McGuinn plucked the banjo on “Old Blue” and recalled working in the Brill Building and nicking the Beach Boys to write and record “Beach Ball” with the the City Surfers – “the shortest-lived act in show business,” McGuinn said – featuring the Bee Gees on background vocals. He then went on to explain how the Byrds ripped off the Beatles not only in choosing their moniker but by taking the latter’s idea of using folk chords in rock music and – sampling “I Want to Hold Your Hand” to demonstrate – as inspiration for creating folk-rock with songs like “The Water is Wide” and “You Showed Me.” 
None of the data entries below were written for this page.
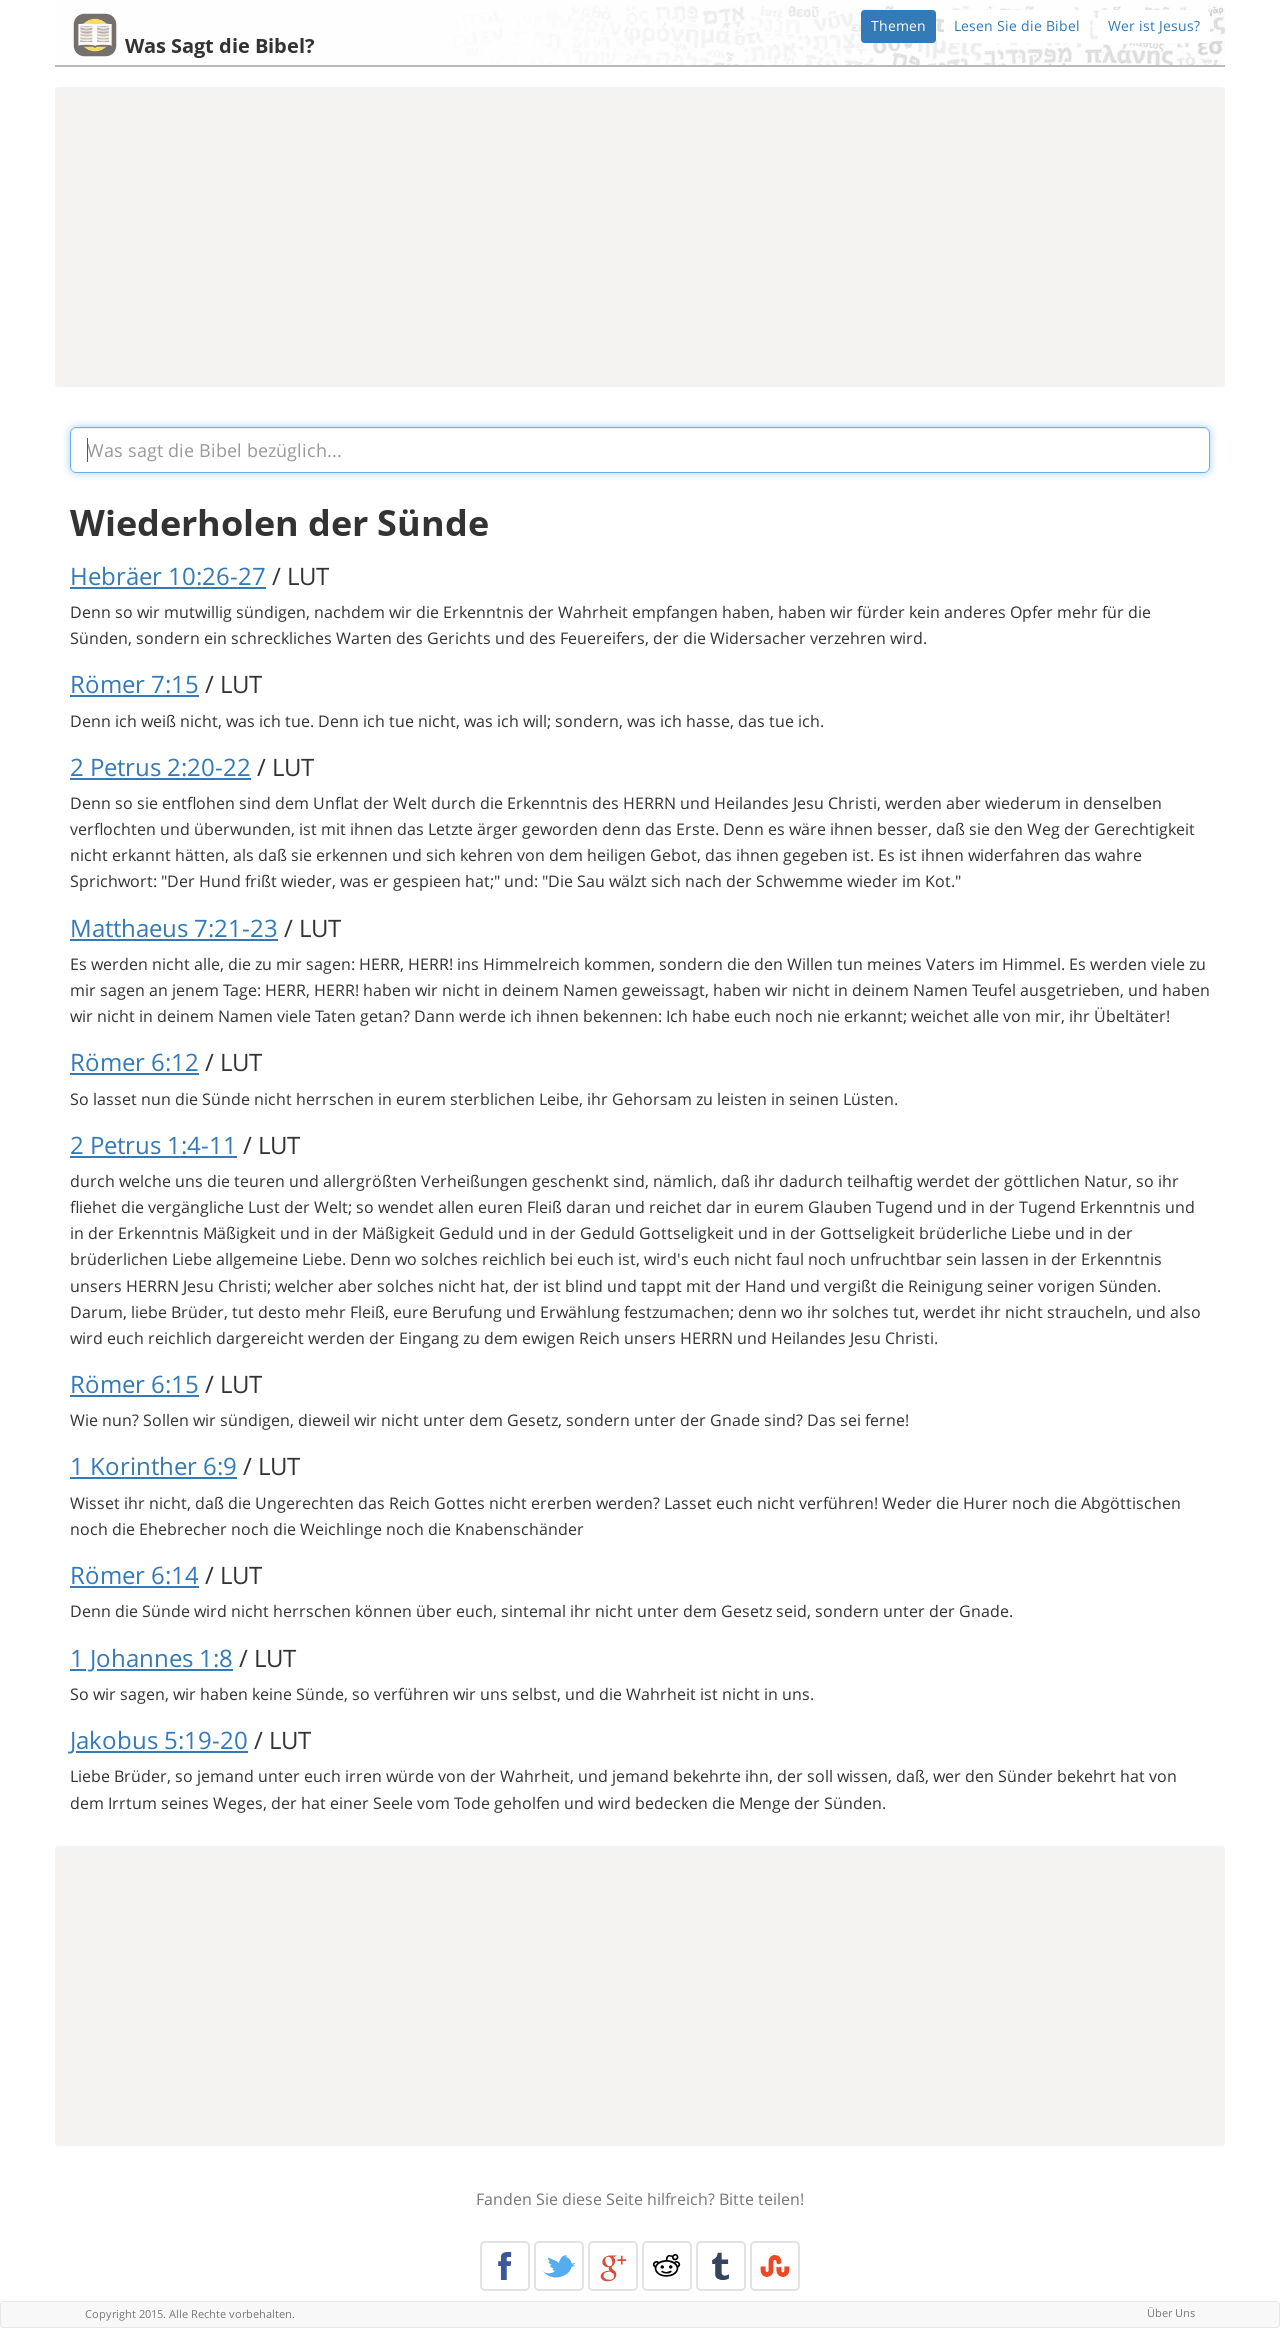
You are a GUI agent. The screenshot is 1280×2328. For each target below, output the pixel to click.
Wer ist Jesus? (1154, 25)
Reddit (667, 2266)
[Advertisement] (640, 237)
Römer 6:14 (134, 1574)
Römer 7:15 (134, 683)
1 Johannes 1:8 (151, 1657)
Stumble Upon (775, 2266)
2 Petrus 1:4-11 (153, 1144)
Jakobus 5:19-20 (159, 1739)
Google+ (613, 2266)
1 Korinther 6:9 (153, 1465)
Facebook (505, 2266)
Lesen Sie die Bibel (1017, 25)
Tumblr (721, 2266)
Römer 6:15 (134, 1383)
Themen (898, 25)
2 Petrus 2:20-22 (160, 766)
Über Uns (1171, 2312)
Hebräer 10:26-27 (168, 575)
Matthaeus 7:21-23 (174, 927)
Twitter (559, 2266)
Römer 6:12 (134, 1061)
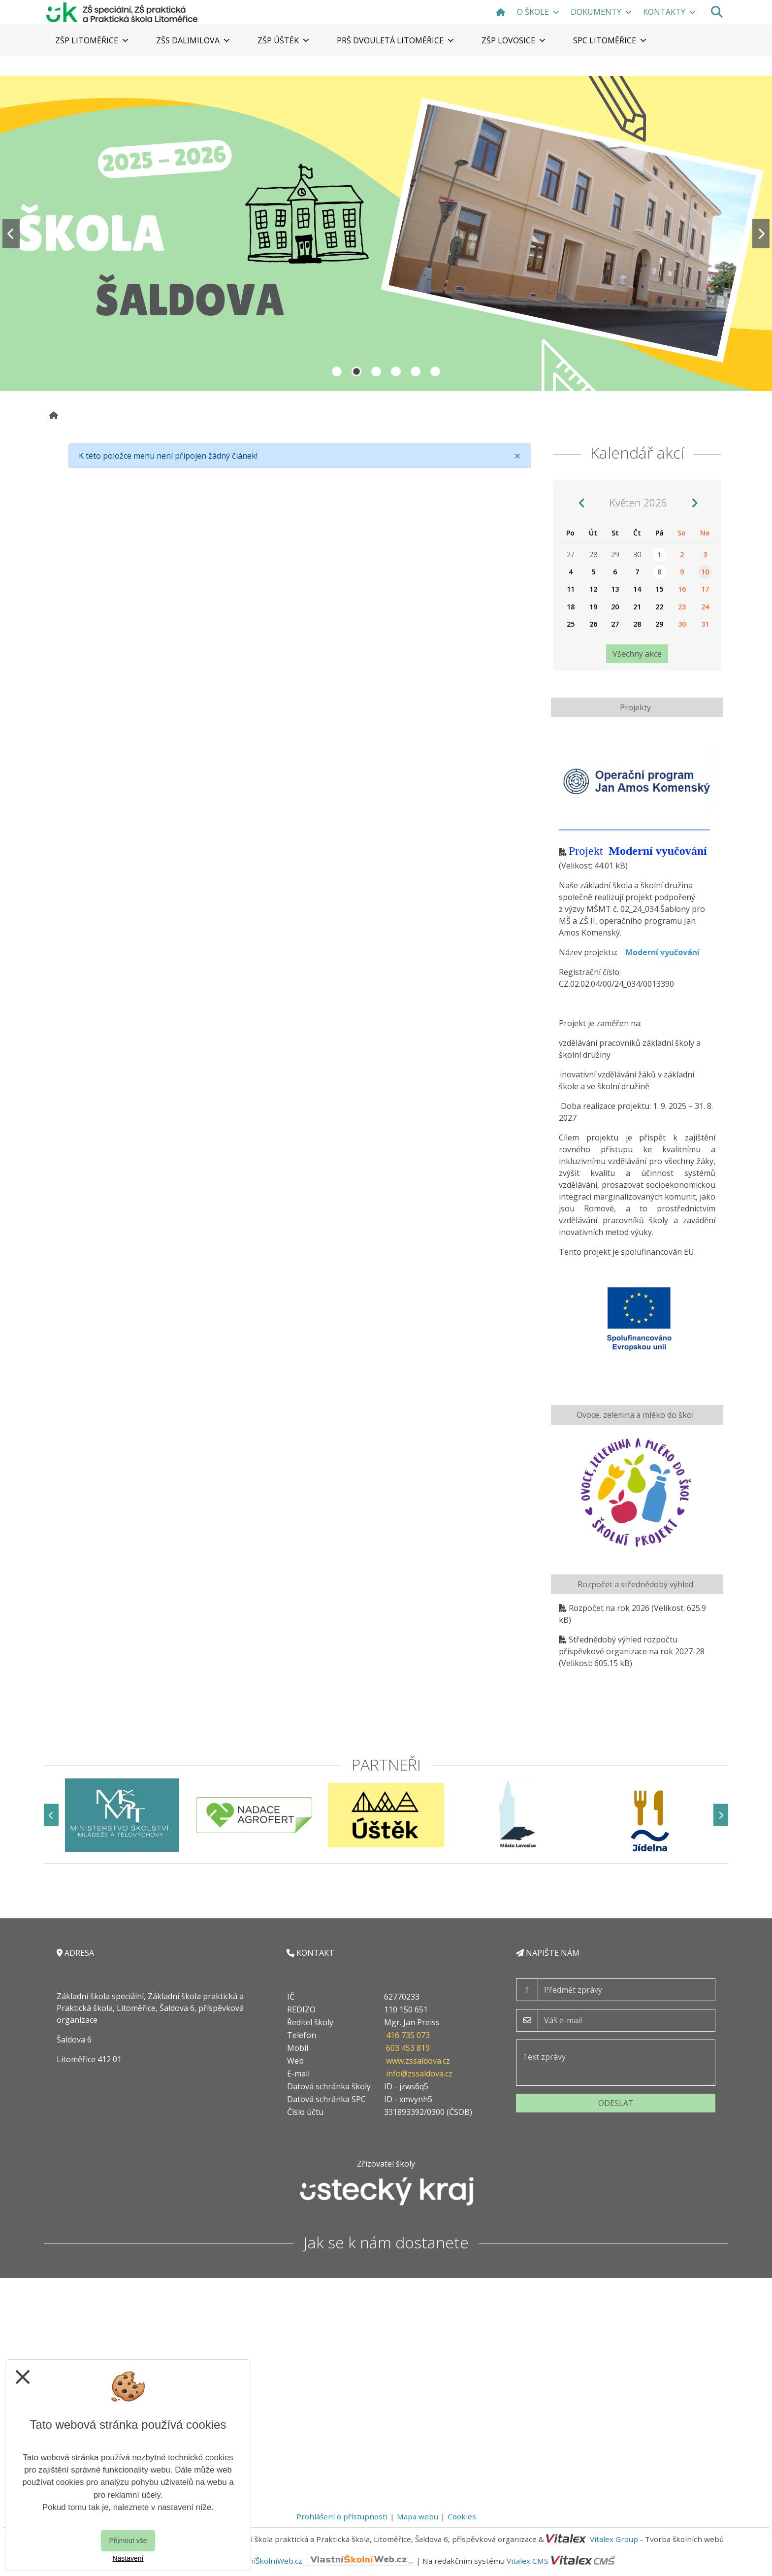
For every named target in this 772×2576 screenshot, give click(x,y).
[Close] (517, 456)
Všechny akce (637, 653)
The Byrd was as enthusiastic as a young child with a new toy when he talked about reconnecting with Crosby and joining forces with Gene Clark, Michael Clarke and Chris Hillman; meeting the Beatles and the Stones in England; and serving as the opening act for Hoyt Axton, whose mother wrote the aforementioned “Heartbreak Hotel,” thus bringing the story full circle.

The set proper closed with McGuinn showing off his substantial lead-guitar chops on a lengthy acoustic rendering of “Eight Miles High,” before he walked off without a word. He walked back on without a word, preceded again by the telltale jangle, and performed “I’ll Feel a Whole Lot Better,” “She Don’t Care about Time” and “May the Road Rise to Meet You” while standing at the off-center mic. 

Covering all or segments of 30 songs and featuring many more engrossing stories, “Songs and Stories with Roger McGuinn” was like a getting-to-know-you session for 900 people, all of whom surely left with even more reverance for the folk-rock pioneer than they had when they’d arrived.